Study population and data source

Korean National Health Insurance Service (K-NHIS) data were used to identify the optimal TI for adjuvant chemotherapy in patients with gastric cancer. All residents of South Korea are mandatory subscribers to nationwide insurance because the K-NHIS, managed by the Korean government, exclusively covers the entire Korean population. The K-NHIS database consists of primary and secondary diagnosis statements as defined by the International Classification of Disease 10th revision (ICD-10) codes, general specifications (i.e. age and sex), pharmaceutical prescriptions, medical utilization, and death information.¹¹ For this study, patients who had been diagnosed with gastric cancer (C16) and had undergone gastrectomy simultaneously were screened from 1 January 2013 to 31 December 2018. Individuals who underwent gastrectomies before 2013 were excluded from the study.
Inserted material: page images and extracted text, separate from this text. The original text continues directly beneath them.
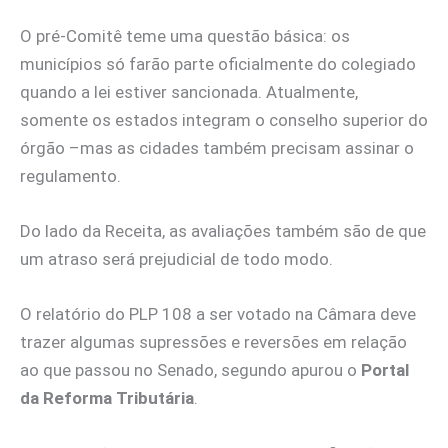
O pré-Comitê teme uma questão básica: os
municípios só farão parte oficialmente do colegiado
quando a lei estiver sancionada. Atualmente,
somente os estados integram o conselho superior do
órgão –mas as cidades também precisam assinar o
regulamento.
Do lado da Receita, as avaliações também são de que
um atraso será prejudicial de todo modo.
O relatório do PLP 108 a ser votado na Câmara deve
trazer algumas supressões e reversões em relação
ao que passou no Senado, segundo apurou o
Portal
da Reforma Tributária
.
Figure 1 shows the patient selection process. Among the initial population of 98,556 patients, we excluded patients based on the following criteria: (1) patients who received chemotherapy before surgery and did not receive any chemotherapy after surgery; (2) patients who had a diagnosis of other cancers, which was defined as patients with an ICD code other than gastric cancer (C16); (3) patients who received postoperative chemotherapy other than S-1 or CAPOX; and (4) patients who had incomplete or missing data. To avoid immortal time bias, patients who survived for <3 months after diagnosis were excluded as conditional landmarks.¹² Ultimately, 6602 patients were included in the analysis. We report this study in line with the Strengthening the Reporting of Observational Studies in Epidemiology Statement.¹³

Figure 1.

A flow diagram of study population selection.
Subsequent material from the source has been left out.